◆ Page layout parsing data
────────────────────

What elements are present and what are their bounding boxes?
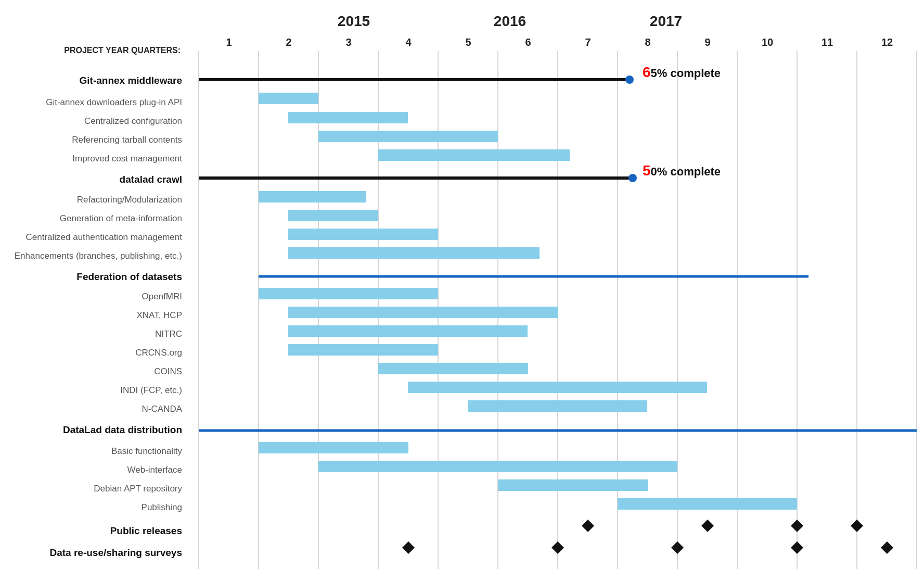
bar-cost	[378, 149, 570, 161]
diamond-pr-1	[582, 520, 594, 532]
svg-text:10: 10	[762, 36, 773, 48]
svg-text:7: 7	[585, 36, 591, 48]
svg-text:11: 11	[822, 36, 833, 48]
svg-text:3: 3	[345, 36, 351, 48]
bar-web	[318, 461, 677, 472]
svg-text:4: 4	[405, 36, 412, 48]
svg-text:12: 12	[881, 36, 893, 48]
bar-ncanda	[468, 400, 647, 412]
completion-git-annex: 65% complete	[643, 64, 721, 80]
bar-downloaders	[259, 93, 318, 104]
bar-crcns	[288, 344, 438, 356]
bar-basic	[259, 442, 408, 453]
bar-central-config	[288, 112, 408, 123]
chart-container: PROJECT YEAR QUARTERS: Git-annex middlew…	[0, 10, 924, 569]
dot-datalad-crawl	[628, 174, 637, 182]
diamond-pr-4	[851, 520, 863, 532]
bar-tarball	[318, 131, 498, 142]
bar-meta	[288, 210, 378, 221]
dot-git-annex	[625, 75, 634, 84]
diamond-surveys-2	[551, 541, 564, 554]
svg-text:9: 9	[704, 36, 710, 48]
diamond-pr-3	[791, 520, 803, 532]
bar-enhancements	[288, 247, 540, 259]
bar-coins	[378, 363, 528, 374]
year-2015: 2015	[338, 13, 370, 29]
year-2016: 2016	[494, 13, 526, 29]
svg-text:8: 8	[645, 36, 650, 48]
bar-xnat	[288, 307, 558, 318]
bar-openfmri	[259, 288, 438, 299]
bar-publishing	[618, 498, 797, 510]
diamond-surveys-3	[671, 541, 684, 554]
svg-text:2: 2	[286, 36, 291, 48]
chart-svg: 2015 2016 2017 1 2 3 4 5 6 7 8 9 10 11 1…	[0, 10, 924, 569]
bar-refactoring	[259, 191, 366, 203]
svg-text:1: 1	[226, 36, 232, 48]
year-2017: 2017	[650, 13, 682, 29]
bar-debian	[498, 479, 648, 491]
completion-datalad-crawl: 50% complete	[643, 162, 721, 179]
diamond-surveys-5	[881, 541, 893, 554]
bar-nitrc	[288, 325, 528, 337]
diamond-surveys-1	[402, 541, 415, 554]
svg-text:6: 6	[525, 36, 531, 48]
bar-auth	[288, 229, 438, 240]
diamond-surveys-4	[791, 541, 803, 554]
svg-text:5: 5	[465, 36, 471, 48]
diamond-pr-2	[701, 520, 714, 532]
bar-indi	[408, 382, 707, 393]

────────────────────

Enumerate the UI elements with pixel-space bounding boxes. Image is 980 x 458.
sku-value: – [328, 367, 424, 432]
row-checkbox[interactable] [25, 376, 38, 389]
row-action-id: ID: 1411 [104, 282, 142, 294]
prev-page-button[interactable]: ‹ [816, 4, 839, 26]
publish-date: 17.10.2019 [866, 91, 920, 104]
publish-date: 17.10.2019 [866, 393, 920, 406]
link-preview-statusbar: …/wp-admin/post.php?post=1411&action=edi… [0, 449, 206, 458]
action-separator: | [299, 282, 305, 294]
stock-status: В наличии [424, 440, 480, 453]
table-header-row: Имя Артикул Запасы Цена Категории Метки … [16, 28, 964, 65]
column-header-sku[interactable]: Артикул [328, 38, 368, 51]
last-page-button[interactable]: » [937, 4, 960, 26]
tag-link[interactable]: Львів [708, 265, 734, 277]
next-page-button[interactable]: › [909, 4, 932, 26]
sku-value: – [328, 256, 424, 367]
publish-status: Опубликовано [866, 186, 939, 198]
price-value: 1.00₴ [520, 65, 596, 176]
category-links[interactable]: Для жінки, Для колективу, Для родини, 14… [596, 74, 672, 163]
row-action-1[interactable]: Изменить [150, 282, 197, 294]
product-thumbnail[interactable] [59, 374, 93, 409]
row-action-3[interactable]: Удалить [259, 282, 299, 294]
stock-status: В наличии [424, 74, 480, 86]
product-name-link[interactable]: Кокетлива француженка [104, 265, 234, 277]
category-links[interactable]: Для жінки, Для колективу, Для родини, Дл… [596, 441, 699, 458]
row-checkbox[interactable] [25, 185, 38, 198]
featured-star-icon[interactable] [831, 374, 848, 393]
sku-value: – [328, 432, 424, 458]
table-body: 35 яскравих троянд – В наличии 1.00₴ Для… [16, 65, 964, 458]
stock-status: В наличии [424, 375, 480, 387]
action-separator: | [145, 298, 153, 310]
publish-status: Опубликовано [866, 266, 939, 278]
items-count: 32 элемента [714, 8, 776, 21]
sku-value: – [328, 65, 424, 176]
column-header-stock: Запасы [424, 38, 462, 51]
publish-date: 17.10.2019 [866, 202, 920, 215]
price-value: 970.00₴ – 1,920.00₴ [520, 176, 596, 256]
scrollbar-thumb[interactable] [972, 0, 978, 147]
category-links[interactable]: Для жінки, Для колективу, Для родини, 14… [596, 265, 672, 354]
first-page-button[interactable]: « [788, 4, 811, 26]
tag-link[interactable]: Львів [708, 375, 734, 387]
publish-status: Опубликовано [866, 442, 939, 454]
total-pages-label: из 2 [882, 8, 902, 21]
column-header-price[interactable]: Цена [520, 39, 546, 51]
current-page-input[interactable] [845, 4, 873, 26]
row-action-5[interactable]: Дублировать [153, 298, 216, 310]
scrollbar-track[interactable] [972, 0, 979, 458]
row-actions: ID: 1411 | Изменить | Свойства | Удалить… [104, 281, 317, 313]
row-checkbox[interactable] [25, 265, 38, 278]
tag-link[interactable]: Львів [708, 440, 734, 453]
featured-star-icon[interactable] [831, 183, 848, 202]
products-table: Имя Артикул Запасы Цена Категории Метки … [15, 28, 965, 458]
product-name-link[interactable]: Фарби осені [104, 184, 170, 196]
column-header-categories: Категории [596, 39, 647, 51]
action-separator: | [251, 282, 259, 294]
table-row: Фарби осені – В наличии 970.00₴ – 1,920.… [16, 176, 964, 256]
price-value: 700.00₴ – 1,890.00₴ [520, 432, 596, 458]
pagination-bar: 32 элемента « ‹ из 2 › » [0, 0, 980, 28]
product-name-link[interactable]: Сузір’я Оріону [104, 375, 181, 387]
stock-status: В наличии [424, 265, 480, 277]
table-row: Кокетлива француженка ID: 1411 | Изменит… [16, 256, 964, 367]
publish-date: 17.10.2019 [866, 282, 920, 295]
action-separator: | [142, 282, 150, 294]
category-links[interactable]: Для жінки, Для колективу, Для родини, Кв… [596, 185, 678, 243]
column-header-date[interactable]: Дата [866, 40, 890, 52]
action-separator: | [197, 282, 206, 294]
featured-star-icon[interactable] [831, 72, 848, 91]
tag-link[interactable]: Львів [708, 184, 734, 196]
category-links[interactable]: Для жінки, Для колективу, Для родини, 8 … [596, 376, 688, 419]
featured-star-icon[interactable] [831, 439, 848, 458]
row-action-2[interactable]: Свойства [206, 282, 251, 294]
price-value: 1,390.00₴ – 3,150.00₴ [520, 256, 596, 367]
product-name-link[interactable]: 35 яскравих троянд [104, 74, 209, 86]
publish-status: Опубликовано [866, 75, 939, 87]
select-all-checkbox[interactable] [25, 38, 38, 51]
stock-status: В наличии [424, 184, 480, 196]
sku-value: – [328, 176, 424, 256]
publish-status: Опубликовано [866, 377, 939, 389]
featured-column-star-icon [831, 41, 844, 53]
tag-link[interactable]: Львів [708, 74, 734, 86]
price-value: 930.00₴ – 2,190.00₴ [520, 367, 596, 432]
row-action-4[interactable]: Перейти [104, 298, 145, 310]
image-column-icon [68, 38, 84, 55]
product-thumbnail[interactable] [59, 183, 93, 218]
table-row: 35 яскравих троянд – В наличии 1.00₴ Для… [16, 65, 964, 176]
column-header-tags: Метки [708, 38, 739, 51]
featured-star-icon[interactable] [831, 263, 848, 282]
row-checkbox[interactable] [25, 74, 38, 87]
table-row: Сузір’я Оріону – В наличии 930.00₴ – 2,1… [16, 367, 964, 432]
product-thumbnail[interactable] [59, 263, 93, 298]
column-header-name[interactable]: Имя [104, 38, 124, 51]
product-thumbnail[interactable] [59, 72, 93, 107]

────────────────────

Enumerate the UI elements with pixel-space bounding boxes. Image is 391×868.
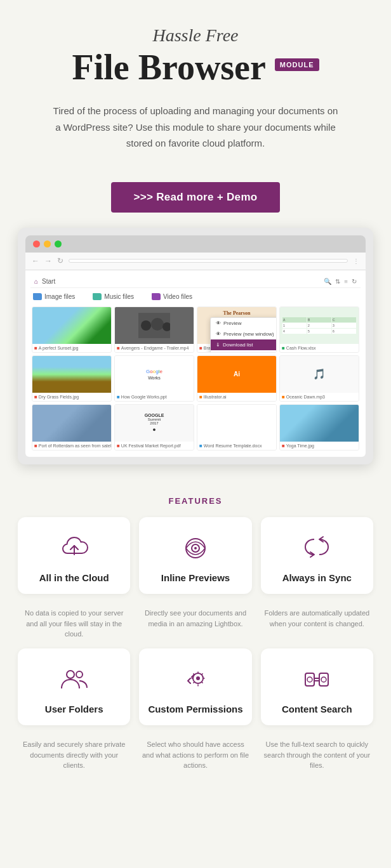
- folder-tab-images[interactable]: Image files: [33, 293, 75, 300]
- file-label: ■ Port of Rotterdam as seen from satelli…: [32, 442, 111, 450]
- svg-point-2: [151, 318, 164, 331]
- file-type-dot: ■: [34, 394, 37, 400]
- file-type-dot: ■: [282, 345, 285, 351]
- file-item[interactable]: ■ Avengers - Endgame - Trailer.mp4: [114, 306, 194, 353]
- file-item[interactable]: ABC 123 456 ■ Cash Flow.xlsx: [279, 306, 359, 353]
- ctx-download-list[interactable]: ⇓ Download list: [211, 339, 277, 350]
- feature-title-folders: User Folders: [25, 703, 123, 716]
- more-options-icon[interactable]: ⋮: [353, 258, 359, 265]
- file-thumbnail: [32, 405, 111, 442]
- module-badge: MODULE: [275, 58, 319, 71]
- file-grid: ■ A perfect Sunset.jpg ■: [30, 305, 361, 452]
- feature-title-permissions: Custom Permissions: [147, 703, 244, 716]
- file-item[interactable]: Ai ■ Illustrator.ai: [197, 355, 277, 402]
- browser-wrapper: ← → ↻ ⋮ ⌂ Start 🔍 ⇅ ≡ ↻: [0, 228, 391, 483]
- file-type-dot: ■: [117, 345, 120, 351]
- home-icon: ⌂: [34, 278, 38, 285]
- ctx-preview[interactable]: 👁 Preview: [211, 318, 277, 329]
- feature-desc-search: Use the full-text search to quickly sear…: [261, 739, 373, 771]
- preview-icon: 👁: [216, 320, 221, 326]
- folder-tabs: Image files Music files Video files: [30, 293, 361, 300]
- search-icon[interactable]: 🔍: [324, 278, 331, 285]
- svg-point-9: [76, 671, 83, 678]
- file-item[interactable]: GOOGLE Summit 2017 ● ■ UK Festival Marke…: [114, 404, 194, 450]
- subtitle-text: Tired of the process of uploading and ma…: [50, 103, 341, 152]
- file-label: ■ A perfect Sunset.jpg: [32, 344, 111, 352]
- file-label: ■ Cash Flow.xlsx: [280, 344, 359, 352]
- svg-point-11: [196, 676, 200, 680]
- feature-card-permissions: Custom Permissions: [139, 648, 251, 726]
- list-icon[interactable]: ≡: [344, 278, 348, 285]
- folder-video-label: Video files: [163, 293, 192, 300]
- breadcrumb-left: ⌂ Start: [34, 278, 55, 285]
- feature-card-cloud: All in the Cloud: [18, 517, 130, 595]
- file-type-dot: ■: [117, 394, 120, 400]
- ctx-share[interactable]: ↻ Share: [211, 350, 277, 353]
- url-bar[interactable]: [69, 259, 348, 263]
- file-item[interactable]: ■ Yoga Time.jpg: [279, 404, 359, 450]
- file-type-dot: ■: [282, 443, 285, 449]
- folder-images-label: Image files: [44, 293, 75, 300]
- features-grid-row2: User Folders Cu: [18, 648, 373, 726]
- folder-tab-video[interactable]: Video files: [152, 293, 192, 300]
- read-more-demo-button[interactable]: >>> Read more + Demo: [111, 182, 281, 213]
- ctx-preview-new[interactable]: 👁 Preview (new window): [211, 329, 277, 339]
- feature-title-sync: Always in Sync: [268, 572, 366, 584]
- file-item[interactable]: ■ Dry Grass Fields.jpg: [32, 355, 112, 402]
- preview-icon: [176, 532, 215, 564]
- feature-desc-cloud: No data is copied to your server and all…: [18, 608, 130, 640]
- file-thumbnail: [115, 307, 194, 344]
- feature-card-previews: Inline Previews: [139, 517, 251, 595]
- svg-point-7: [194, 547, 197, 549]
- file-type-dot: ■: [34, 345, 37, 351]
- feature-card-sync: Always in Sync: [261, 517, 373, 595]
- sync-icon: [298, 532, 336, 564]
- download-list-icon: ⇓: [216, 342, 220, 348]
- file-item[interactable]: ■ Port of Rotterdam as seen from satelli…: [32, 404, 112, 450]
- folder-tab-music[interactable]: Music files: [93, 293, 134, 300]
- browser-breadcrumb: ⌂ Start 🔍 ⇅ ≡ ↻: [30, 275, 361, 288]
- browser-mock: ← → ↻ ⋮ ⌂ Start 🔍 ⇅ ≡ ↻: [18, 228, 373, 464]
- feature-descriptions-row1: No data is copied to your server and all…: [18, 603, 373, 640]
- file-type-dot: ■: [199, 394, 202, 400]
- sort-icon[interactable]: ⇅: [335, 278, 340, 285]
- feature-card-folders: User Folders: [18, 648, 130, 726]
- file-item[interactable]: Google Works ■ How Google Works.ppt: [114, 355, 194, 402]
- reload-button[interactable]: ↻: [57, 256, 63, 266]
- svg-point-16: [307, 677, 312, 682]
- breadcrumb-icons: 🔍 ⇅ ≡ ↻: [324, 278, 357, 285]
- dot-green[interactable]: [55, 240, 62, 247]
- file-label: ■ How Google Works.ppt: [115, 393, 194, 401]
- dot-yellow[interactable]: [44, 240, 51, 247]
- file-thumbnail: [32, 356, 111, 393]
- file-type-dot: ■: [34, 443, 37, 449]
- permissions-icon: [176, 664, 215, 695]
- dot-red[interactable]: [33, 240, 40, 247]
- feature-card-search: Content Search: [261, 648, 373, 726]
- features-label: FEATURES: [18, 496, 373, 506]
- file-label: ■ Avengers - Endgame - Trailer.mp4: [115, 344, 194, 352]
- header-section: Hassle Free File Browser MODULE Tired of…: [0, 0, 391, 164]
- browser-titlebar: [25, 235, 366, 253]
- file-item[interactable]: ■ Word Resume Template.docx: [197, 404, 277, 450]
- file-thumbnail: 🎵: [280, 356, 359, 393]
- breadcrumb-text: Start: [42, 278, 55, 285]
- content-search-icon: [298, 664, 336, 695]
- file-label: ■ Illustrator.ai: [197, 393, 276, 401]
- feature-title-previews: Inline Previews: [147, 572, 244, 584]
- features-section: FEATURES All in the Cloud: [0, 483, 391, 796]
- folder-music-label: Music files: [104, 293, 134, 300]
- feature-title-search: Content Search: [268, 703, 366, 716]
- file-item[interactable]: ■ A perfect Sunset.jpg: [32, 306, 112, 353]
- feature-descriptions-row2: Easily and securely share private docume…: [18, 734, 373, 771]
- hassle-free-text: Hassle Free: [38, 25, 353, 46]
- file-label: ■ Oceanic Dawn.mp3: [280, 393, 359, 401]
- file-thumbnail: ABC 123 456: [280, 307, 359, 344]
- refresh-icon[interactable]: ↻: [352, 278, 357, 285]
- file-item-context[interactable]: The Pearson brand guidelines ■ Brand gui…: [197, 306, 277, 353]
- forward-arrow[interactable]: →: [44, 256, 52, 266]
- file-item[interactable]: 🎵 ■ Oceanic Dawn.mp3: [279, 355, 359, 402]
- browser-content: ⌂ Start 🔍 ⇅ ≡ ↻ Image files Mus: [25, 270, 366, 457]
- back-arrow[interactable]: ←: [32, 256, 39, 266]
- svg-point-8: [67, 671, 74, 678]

────────────────────

◆ Work order
Go line by line through the data, copying each one that contains the word "Фарби".

◆ Task answer
product-name-link[interactable]: Фарби осені [104, 184, 170, 196]
table-row: Фарби осені – В наличии 970.00₴ – 1,920.… [16, 176, 964, 256]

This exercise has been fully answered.